Les dispositions de la présente section régissent également les baux relatifs aux services, accessoires et dépendances du logement, de la chambre, de la maison mobile ou du terrain.
Cependant, ces dispositions ne s'appliquent pas aux baux suivants :
1. Le bail d'un logement loué à des fins de villégiature;
2. Le bail d'un logement dont plus du tiers de la superficie totale est utilisée à un autre usage que l'habitation;
3. Le bail d'une chambre située dans un établissement hôtelier;
4. Le bail d'une chambre située dans la résidence principale du locateur, lorsque deux chambres au maximum y sont louées ou offertes en location et que la chambre ne possède ni sortie distincte donnant sur l'extérieur ni installations sanitaires indépendantes de celles utilisées par le locateur;
5. Le bail d'une chambre située dans un établissement de santé et de services sociaux, sauf en application de l'article 1974.»
« 2803. Celui qui veut faire valoir un droit doit prouver les faits qui soutiennent sa prétention.
Celui qui prétend qu'un droit est nul, a été modifié ou est éteint doit prouver les faits sur lesquels sa prétention est fondée».
[24] Concernant le motif invoqué par le locateur pour « trouble de la jouissance normale des autres locataires », le Tribunal s’est prononcé comme suit dans la cause Office municipal d’habitation de Montréal c.

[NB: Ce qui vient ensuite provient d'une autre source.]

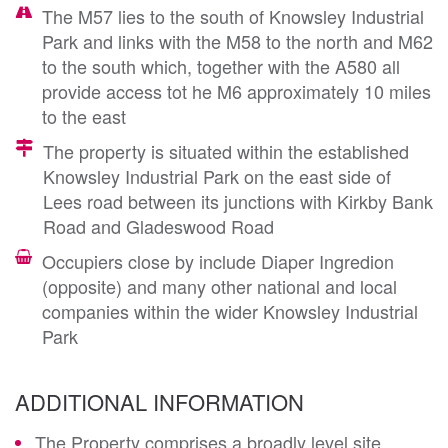
The M57 lies to the south of Knowsley Industrial
Park and links with the M58 to the north and M62
to the south which, together with the A580 all
provide access tot he M6 approximately 10 miles
to the east
The property is situated within the established
Knowsley Industrial Park on the east side of
Lees road between its junctions with Kirkby Bank
Road and Gladeswood Road
Occupiers close by include Diaper Ingredion
(opposite) and many other national and local
companies within the wider Knowsley Industrial
Park
ADDITIONAL INFORMATION
The Property comprises a broadly level site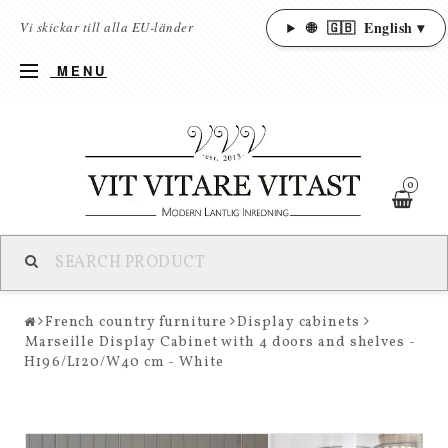
🌐
🇬🇧
English ▾
Vi skickar till alla EU-länder
MENU
0
French country furniture
Display cabinets
Marseille Display Cabinet with 4 doors and shelves -
H196/L120/W40 cm - White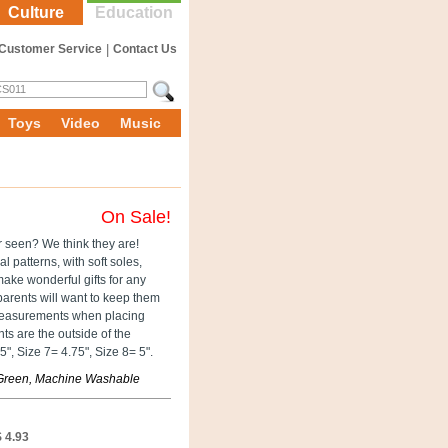
Culture
Education
Customer Service
|
Contact Us
Toys
Video
Music
On Sale!
er seen? We think they are!
l patterns, with soft soles,
make wonderful gifts for any
arents will want to keep them
e measurements when placing
s are the outside of the
", Size 7= 4.75", Size 8= 5".
, Green, Machine Washable
 4.93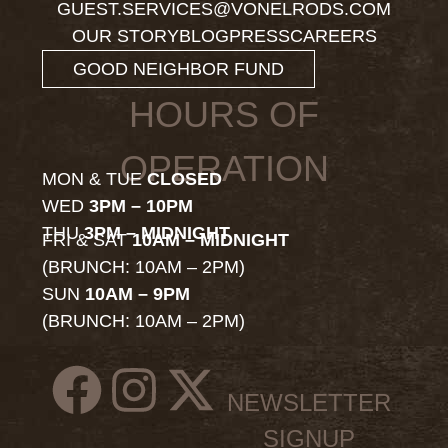
GUEST.SERVICES@VONELRODS.COM
OUR STORY
BLOG
PRESS
CAREERS
GOOD NEIGHBOR FUND
HOURS OF
OPERATION
MON & TUE
CLOSED
WED
3PM – 10PM
THU
3PM – MIDNIGHT
FRI & SAT
10AM – MIDNIGHT
(BRUNCH: 10AM – 2PM)
SUN
10AM – 9PM
(BRUNCH: 10AM – 2PM)
NEWSLETTER
SIGNUP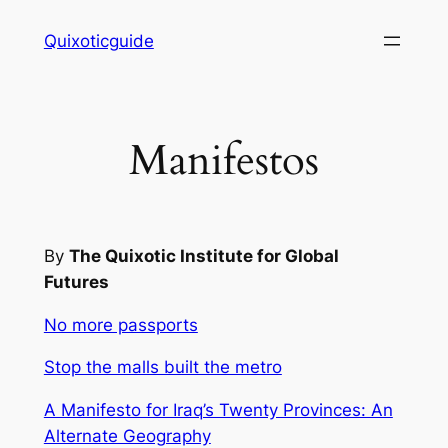
Skip
Quixoticguide
to
content
Manifestos
By
The Quixotic Institute for Global
Futures
No more passports
Stop the malls built the metro
A Manifesto for Iraq’s Twenty Provinces: An
Alternate Geography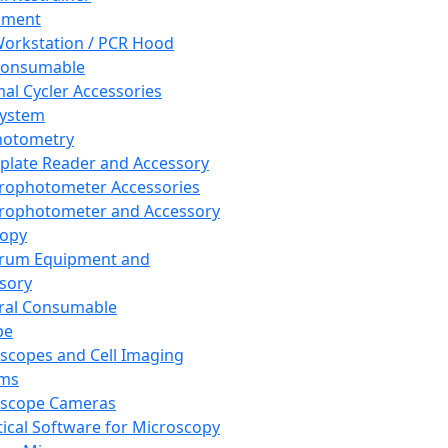
pment
orkstation / PCR Hood
Consumable
al Cycler Accessories
System
hotometry
plate Reader and Accessory
rophotometer Accessories
rophotometer and Accessory
copy
trum Equipment and
sory
ral Consumable
pe
scopes and Cell Imaging
ems
oscope Cameras
tical Software for Microscopy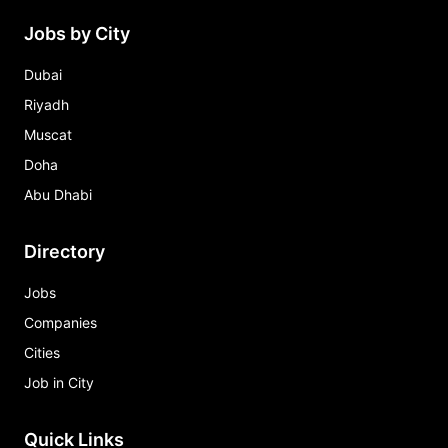
Jobs by City
Dubai
Riyadh
Muscat
Doha
Abu Dhabi
Directory
Jobs
Companies
Cities
Job in City
Quick Links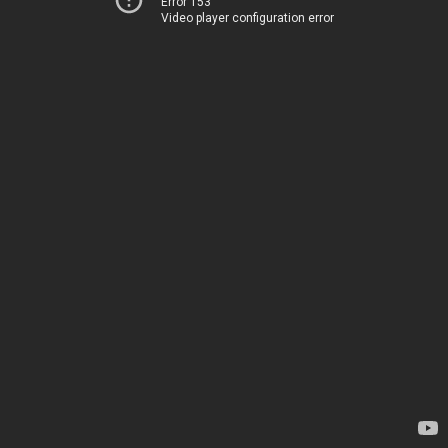
Error 153
Video player configuration error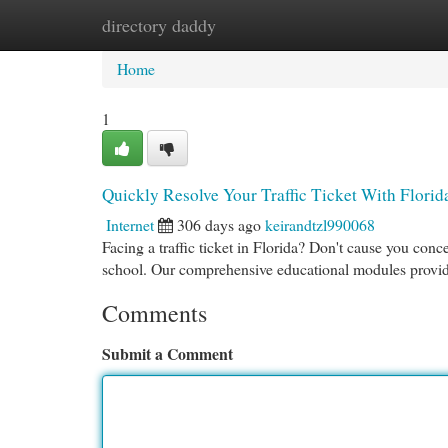
directory daddy
Home
New Site Listings
Add Site
Cat
Home
1
Quickly Resolve Your Traffic Ticket With Florid
Internet
306 days ago
keirandtzl990068
Facing a traffic ticket in Florida? Don't cause you con
school. Our comprehensive educational modules provid
Comments
Submit a Comment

Paquette, R.L. Montréal, 33 900213 038 G, 10 avril 1990 :
« […] des personnes qui vivent à proximité d’un logement où habitent quatre jeunes enfants doivent s’attendre à plus de bruits que s’il n’était occupé que par des adultes. »
[25] De même, dans la cause
Gestion Gale Inc. c. Martel
« Le locateur demande la résiliation du bail parce que la locataire est intolérante à l’égard des bruits normaux de la vie courante et que sa façon de le faire savoir est excessive. Il lui est ordonné de cesser de cogner au plafond ou sur les murs pour se plaindre du bruit des voisins. »
[26] Le Tribunal est d’opinion qu’il y a possiblement un conflit de personnalité entre les locataires et le locataire Denis Simard ainsi que la concierge Lucie Moisan.
[27] Les occupants d’un immeuble à logements multiples doivent faire preuve de plus de tolérance l’un envers l’autre, en considérant qu’il ne peuvent pas avoir la tranquillité qu’ils auraient dans une maison unifamiliale.
[28] Concernant le motif « non-respect de la destination résidentielle et exploitation d’un commerce », les locataires réfèrent le Tribunal à une décision de Me Marc Lavigne, le 8 juin 2010 dans le dossier numéro 37 100322 029 G.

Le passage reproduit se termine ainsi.